*Exercise*
Give the data again exactly, without images.

*Task inputs*
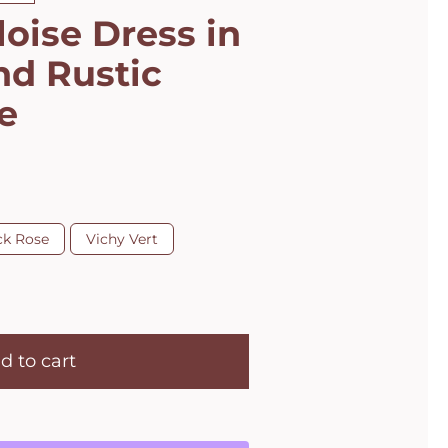
loise Dress in
nd Rustic
e
ck Rose
Vichy Vert
d to cart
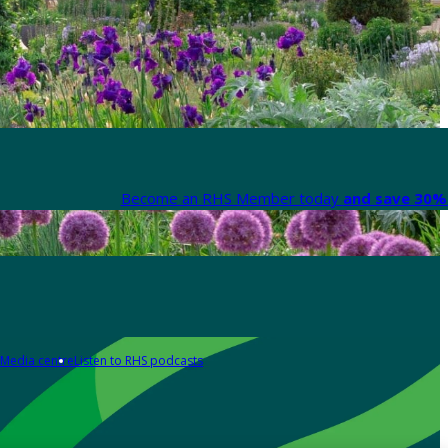
Become an RHS Member today
and save 30% 
Media centre
Listen to RHS podcasts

*Task response*
loise Dress in
nd Rustic
e
ck Rose
Vichy Vert
d to cart
Become an RHS Member today
and save 30% 
Media centre
Listen to RHS podcasts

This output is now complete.